L'accueil réservé par les migrants à ce genre d'initiatives démonte les clichés les plus absurdes selon lesquels cette population serait analphabète et inculte..., une sorte de parasite inutile pour nos sociétés tranquilles.
Certes, 3 000 réfugiés ayant fui les conflits de leurs pays (Erythrée, Afghanistan, Syrie, etc.) sont aujourd'hui cantonnés dans "la jungle", le camp improvisé de Calais ; un bidonville où ils résident dans des conditions sordides en attendant de pouvoir rejoindre le sol anglais, hors de l'espace Schengen. Mais ils peuvent désormais laisser leur esprit s'évader grâce à la bibliothèque baptisée Jungle Books (Livres de la jungle), récemment créée par des bénévoles.
S'évader grâce à la poésie
"C'est fascinant de voir ce que les gens demandent a expliqué Mary Jones, une enseignante britannique à l'origine du projet à Publishing Perspectives ; des nouvelles et de la poésie, par exemple.
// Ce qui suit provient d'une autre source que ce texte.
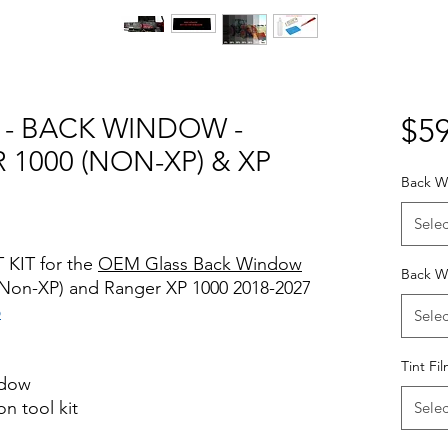
T - BACK WINDOW -
$59
1000 (NON-XP) & XP
Back W
Selec
 KIT for the
OEM Glass Back Window
Back W
 (Non-XP) and Ranger XP 1000 2018-2027
o
Selec
Tint Fi
ndow
on tool kit
Selec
Nombre de ces personnes ont fait des études, ; elles veulent aller de l'avant et elles cherchent des livres qui les aideront à lire et écrire l'anglais, à chercher un emploi, à remplir des formulaires".
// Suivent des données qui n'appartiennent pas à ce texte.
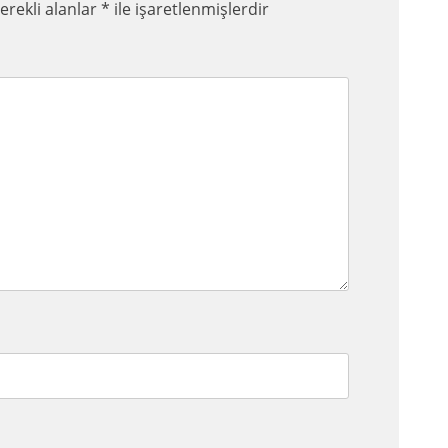
erekli alanlar
*
ile işaretlenmişlerdir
"Jungle Books" library for stranded migrants in Calais: http://t.co/vus79pWv5G pic.twitter.com/wAmLpJzb3Z
— Chris Moss (@Traveloguer) 25 Août 2015
Cette bibliothèque d'environ 200 titres se dresse au milieu des centaines de cabanes et de tentes qui peuplent le camp, qui se voulait éphémère. Des sanitaires, une église, une mosquée et une école y ont également pris place, transformant peu à peu une situation provisoire en durable.
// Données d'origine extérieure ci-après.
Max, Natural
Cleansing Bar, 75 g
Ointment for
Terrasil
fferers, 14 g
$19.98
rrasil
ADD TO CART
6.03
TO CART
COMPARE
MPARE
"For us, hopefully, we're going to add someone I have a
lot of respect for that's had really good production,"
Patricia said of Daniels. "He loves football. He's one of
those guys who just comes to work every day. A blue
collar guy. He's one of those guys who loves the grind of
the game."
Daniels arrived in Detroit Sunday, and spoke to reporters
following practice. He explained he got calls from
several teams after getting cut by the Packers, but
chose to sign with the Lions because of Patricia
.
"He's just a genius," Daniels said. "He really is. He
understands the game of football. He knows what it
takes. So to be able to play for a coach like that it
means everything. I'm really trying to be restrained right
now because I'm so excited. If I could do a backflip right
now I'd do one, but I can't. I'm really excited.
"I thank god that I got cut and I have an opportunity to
Le besoin en dictionnaires français-pachtou, anglais-pachtou et éruthréens, ainsi qu'en livres dans les langues maternelles des migrants est fort, c'est pourquoi la Jungle Books lance un appel aux dons : pour la soutenir, envoyez un e-mail à maryjones@orange.fr.
Combattre l'oisiveté et créer du lien
Les bibliothèques et les médiathèques ont leur rôle à jouer dans l'accueil des personnes en difficulté, notamment vis à vis des demandeurs d'asile. Jouant pleinement leur rôle de 3ème lieu, elles relayent parfois les centres d'accueil CADA, surchargés, pour les animations et sorties à destination de ce public, durant les longs mois nécessaires à l'administration française pour statuer sur leur sort de "réfugié". C'est le cas notamment de la médiathèque Malraux de Strasbourg, habituée à accueillir ce public en quête d'occupations.
"Chacun vaque à sa guise"
"Ils sont nombreux à venir pour avoir accès à Internet et à la télévision, explique un bibliothécaire de l'établissement à Rue89 Strasbourg ; l’abonnement est gratuit. C’est aussi pour ça qu’on propose plus de chaînes étrangères. Avec le papier de demandeur d’asile (le récépissé de la préfecture suffit) ceux qui le désirent peuvent souscrire à un abonnement pour emprunter des livres à 4,20 euros (même tarif que pour les étudiants, ndlr). Pour faire les abonnements d’ailleurs, ce n’est pas toujours évident comme la plupart ne parle pas un mot de français et pas forcément anglais. Je pratique beaucoup le "langage des signes" ! Ce sont principalement des adultes isolés qui viennent ici passer leurs journées. Mais nous ne sommes pas là pour nous substituer au social et c’est aussi ce qu’apprécient certaines personnes : ne pas avoir à parler, être avec d’autres personnes et pas toujours dans "l’entre-soi". Nous ne rencontrons, en général, aucun problème à laisser chacun vaquer à sa guise et les brèves altercations qui ont pu avoir lieu étaient plutôt dues à des personnes en état d’ébriété, pas à des demandeurs d’asile spécifiquement."
Une réflexion est lancée
Ouvertes à tous, les bibliothèques sont confrontées depuis des années à la question de cet accueil spécifique au public des migrants. Une réflexion à ce sujet sera lancée le 29 septembre prochain à Calais lors de la journée d'étude "Les migrants : un public de bibliothèque ? Quels besoins, quels accueils, quels services ?", organisée par la BPI et qu'Archimag vous relayera. "Les témoignages, retours d’expérience et initiatives qui animeront cette journée ouvrent la voie à une réflexion sur le vivre-ensemble en bibliothèques, sur la question des publics accueillis et sur les conditions de la cohabitation entre usagers", annonce le programme.